The Tule Lake Segregation Center’s isolation is not an accident or quirk of fate, and neither is the scarcity of surviving buildings or landmarks. Rather, these are the inevitable results of deliberate choices made during the construction and dissolution of the incarceration centers. President Franklin Roosevelt signed Executive Order 9066 on February 19th, 1942, amid a wave of anti-Japanese hysteria. The order was startlingly broad: it authorized the Secretary of War to designate any area from which any person could be removed if the Secretary (or any of his military commanders) decided it was necessary. In reality, though, the order was only ever interpreted to justify the removal of Japanese-Americans from the West Coast, the majority of whom were either issei (first-generation immigrants who were still Japanese citizens) or nisei (second-generation American citizens of Japanese ancestry).

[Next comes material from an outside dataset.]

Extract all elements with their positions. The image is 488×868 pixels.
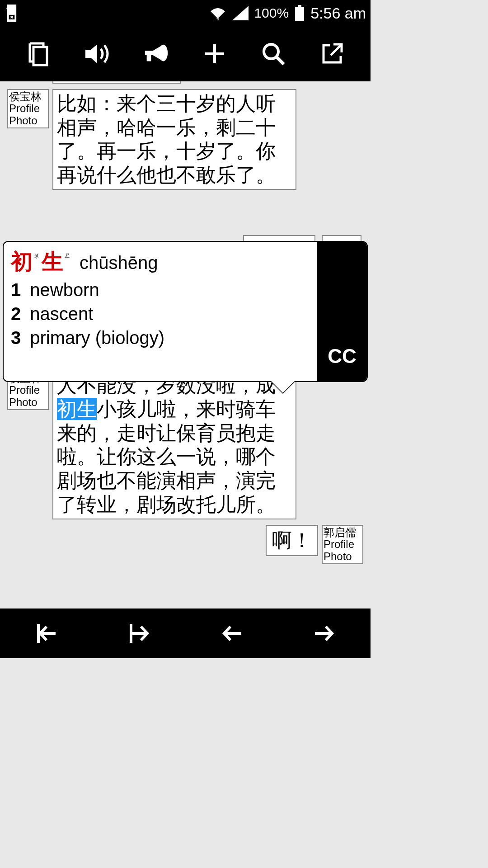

Throughout early 1942, the main responsibilities of the forced relocation process fell to General John DeWitt, the commander of the Western Defense Forces, who had been a strong proponent of forced removal in the lead-up to the executive order. DeWitt would continue to defend forced relocation throughout the war, which led to his infamous quote that “a Jap is a Jap.”
To some extent, though, DeWitt was merely echoing the anti-Japanese sentiment that prevailed throughout the country at that time. There had long been codified policies of racial discrimination against Asian-Americans in California, and in the weeks after Pearl Harbor was bombed, seemingly everyone embraced the idea of forced relocation, including California State Attorney General (and future Chief Justice of the United States Supreme Court) Earl Warren.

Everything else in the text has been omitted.